The threat, whether real or perceived, of a global trade war appears to be seeping into the global economy, with signs that economic activity is slowing across many regions in response. The world’s two biggest emerging markets, China and India, both reported receding manufacturing activity this week. India’s manufacturing index dropped but remains in expansionary mode, while the effect of new tariffs on China by the US appears to have had a more dramatic influence on Chinese manufacturing, with growth slipping to an eight-month low, according to a measure of small and private companies and new export orders at a two-year low.

 

Faangs lose their bite

Tech trashed

After driving equity markets northwards for a prolonged period, especially in the US, when the sell-off in technology stocks came it was always likely to be swift and brutal. And so it was when, following stumbles by Netflix in mid-July, Facebook last week and disappointing figures from Twitter this week the Nasdaq-centric FANG+ index fell sharply – at one point it had shed 10 per cent of its value in a couple of weeks. But the divergence is becoming clearer between the service-based tech stocks such as Facebook and Twitter and the likes of Amazon and Apple that sell tangible products and in the past week have issued solid results which have kept both companies on track to break through the historic $1 trillion market capitalisation level in the near future.

Euroslow

Economic activity dips

The second quarter of the year saw eurozone economic growth slow to a crawl. GDP in the economic bloc expanded by just 0.3 per cent, slower than modest forecasts of 0.4 per cent growth, and well down on the 0.7 per cent recorded in the last quarter of 2017. Meanwhile, in a further worrying development, inflation in the eurozone came in at 2.1 per cent for July, strongly influenced by an inflation rate of 2.1 per cent in Germany and 2.6 per cent in France. What effect this is likely to have on plans by the European Central Bank to begin to ease off the monetary taps later this year remains to be seen, although most commentators think the ECB will push ahead with its plans unless economic figures show a more dramatic deterioration.

 

Turbo charged

US surge

In contrast to weakening economic activity in the eurozone, the US economy stormed ahead in the second quarter, with GDP growing by 4.1 per cent, fuelled by tax cuts and claimed as his own doing by President Trump.
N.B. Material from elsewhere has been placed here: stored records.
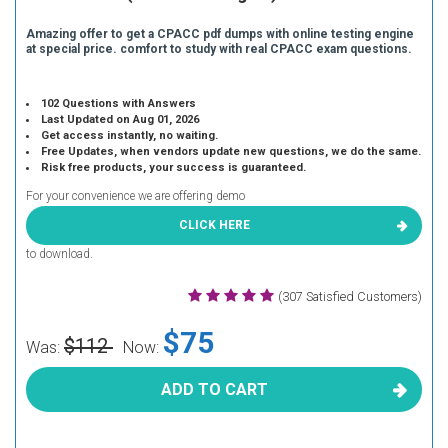
Amazing offer to get a CPACC pdf dumps with online testing engine
at special price. comfort to study with real CPACC exam questions.
102 Questions with Answers
Last Updated on Aug 01, 2026
Get access instantly, no waiting.
Free Updates, when vendors update new questions, we do the same.
Risk free products, your success is guaranteed.
For your convenience we are offering demo
CLICK HERE
to download.
(307 Satisfied Customers)
$75
$112
Was:
Now:
ADD TO CART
Indeed, Mr Trump said the growth was "very sustainable" despite some economists claiming this could be the peak in the cycle. Meanwhile, a surprise uptick in consumer confidence announced this week would have fed into Mr Trump’s growing optimism around the US economy and followed on from a 4 per cent uplift in consumer spending during the second quarter, suggesting the US consumer is returning to form.

 

Stalled progress

Auto concerns

A slowing economy, consumer caution and worries about Brexit are adding up to a potent cocktail for the UK’s car industry. UK automotive production went further into reverse in June, with the production of cars shrinking by 5.5 per cent and sales into the UK market falling by almost half, prompting the Society of Motor Manufacturers and Traders to warn that the export-led nature of the UK market – 90 per cent of cars made are exported with over half of them sold into the EU – means clarity on Brexit is required as soon as possible.

 

Consumer crisis?

Confidence dips

A summer heatwave normally results in an uptick in consumer spending, but it seems that the driest and hottest summer since the 1970s has failed to lift the downbeat mood of the UK consumer. The latest consumer confidence survey from GfK showed confidence falling across all five categories that go to make up the overall confidence score, which itself remains mired in negative territory. This particular consumer confidence index has now been in negative territory every month for 30 consecutive months despite low unemployment and continued low interest rates. Meanwhile, outside of the categories that make up the consumer confidence index, the savings index rose and is strongly higher than last year, suggesting consumers are preparing for potential rainy days ahead, both literally and figuratively.